A simpler system, according to the report, would reduce the numerous current payments to just five, thus eliminating red tape. We’re told it’s about making things simpler and streamlining things. But let’s get real: reducing complexity in the welfare system is about cost cutting, not making the system better at addressing people’s complex needs. Constant references are made to “constraining costs”.

Whilst there is some acknowledgment of the existence of disincentives to work (aside from there not being enough jobs) – such as appalling public housing, poverty, homelessness, disability, and inequality in educational opportunities and serious health problems – the massive funding and total reorientation in government policy required to fix these problems are glossed over with vague general statements about how “early intervention programs” and “services” should be provided to the socially disadvantaged.

The glaring hypocrisy here is that the federal liberal government and its state counterparts are currently undertaking the biggest cuts to community services in Australian history. Which leads to the logic of pillars two, three and four. They are, “Strengthening individual and family capacity”, “Engaging with employers” and “Building community capacity”.

The ideological thrust of these pillars is that governments should relinquish more responsibility for social services and social welfare. Instead, individuals and families – those already struggling to meet their own needs amid rising cost and attacks on penalty rates among other things – are told to be self-reliant. A vision for what that looks like is the US, where working class people don’t miraculously heal themselves from the fountain of self-reliance when they get sick or injured. They just get denied treatment.
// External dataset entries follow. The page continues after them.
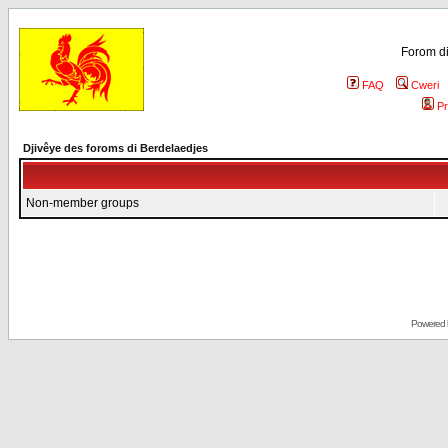
Forom di
FAQ
Cweri
Pr
Djivêye des foroms di Berdelaedjes
Non-member groups
Powered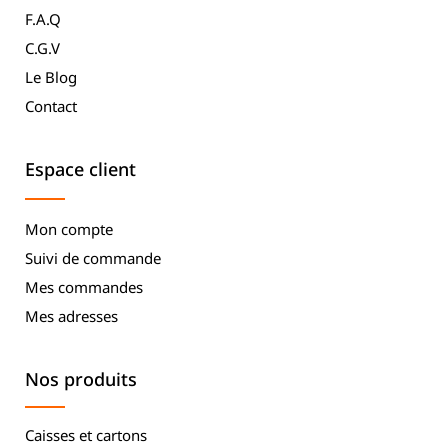
F.A.Q
C.G.V
Le Blog
Contact
Espace client
Mon compte
Suivi de commande
Mes commandes
Mes adresses
Nos produits
Caisses et cartons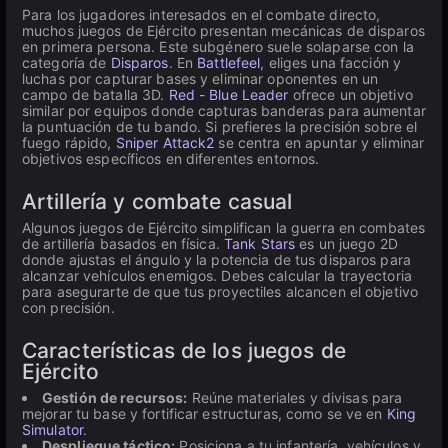
Para los jugadores interesados en el combate directo,
muchos juegos de Ejército presentan mecánicas de disparos
en primera persona. Este subgénero suele solaparse con la
categoría de
Disparos
. En
Battlefeel
, eliges una facción y
luchas por capturar bases y eliminar oponentes en un
campo de batalla 3D.
Red - Blue Leader
ofrece un objetivo
similar por equipos donde capturas banderas para aumentar
la puntuación de tu bando. Si prefieres la precisión sobre el
fuego rápido,
Sniper Attack2
se centra en apuntar y eliminar
objetivos específicos en diferentes entornos.
Artillería y combate casual
Algunos juegos de Ejército simplifican la guerra en combates
de artillería basados en física.
Tank Stars
es un juego 2D
donde ajustas el ángulo y la potencia de tus disparos para
alcanzar vehículos enemigos. Debes calcular la trayectoria
para asegurarte de que tus proyectiles alcancen el objetivo
con precisión.
Características de los juegos de
Ejército
Gestión de recursos:
Reúne materiales y divisas para
mejorar tu base y fortificar estructuras, como se ve en
King
Simulator
.
Despliegue táctico:
Posiciona a tu infantería, vehículos y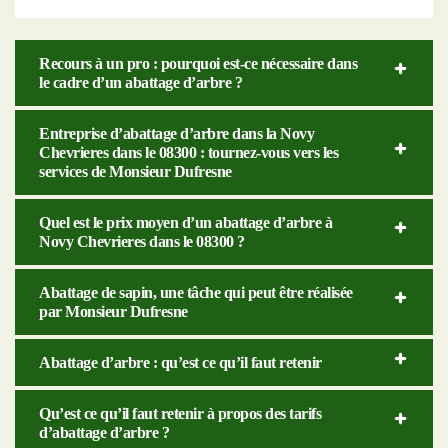
Recours à un pro : pourquoi est-ce nécessaire dans
le cadre d’un abattage d’arbre ?
Entreprise d’abattage d’arbre dans la Novy
Chevrieres dans le 08300 : tournez-vous vers les
services de Monsieur Dufresne
Quel est le prix moyen d’un abattage d’arbre à
Novy Chevrieres dans le 08300 ?
Abattage de sapin, une tâche qui peut être réalisée
par Monsieur Dufresne
Abattage d’arbre : qu’est ce qu’il faut retenir
Qu’est ce qu’il faut retenir à propos des tarifs
d’abattage d’arbre ?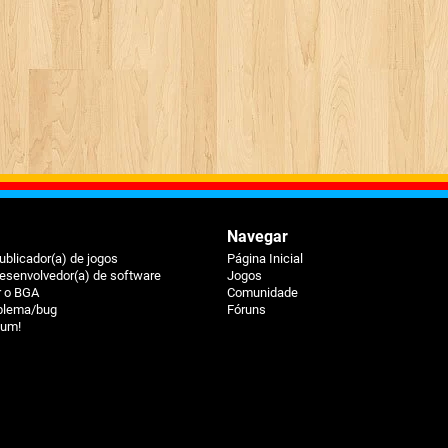
Navegar
ublicador(a) de jogos
Página Inicial
esenvolvedor(a) de software
Jogos
r o BGA
Comunidade
oblema/bug
Fóruns
ium!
The McClure review recommends that when governments do assist families with childcare or social and education services, the assistance should take an “investment approach” in order that there will be an economic “return on investment”.

Concretely, the report suggests people should not be considered “independent” until the age of 22. The age at which you’re allowed to be “self-reliant” may be about to change.

The last two pillars are an exercise in fantasy. They suggest appealing to big business to “change negative attitudes to disadvantaged groups” and to fund the infrastructure required to meet the vast needs of workers with disabilities by offering such irresistible inducements as government “awards”. We’re expected to believe that parasites like Gina Rinehart, who is on record saying that Australian workers have it too good and should be mindful that many people in Africa work for $2 a day, are going to plough billions into helping disadvantaged workers.

Pillar four is like the comedic punch line. This is where they recommend “philanthropy” and “volunteering”. So in a word: charity.

It may not come as a surprise that the government-appointed author of this report made a smooth transition from CEO of Mission Australia to being CEO of Retirement Villages Group within Macquarie Bank. Macquarie became an aggressive player in the health care market, buying up retirement villages and Nursing Homes.

Seems rather fitting for a government hell-bent on taking away what rights and social protections we have, while they stuff the pockets of the rich.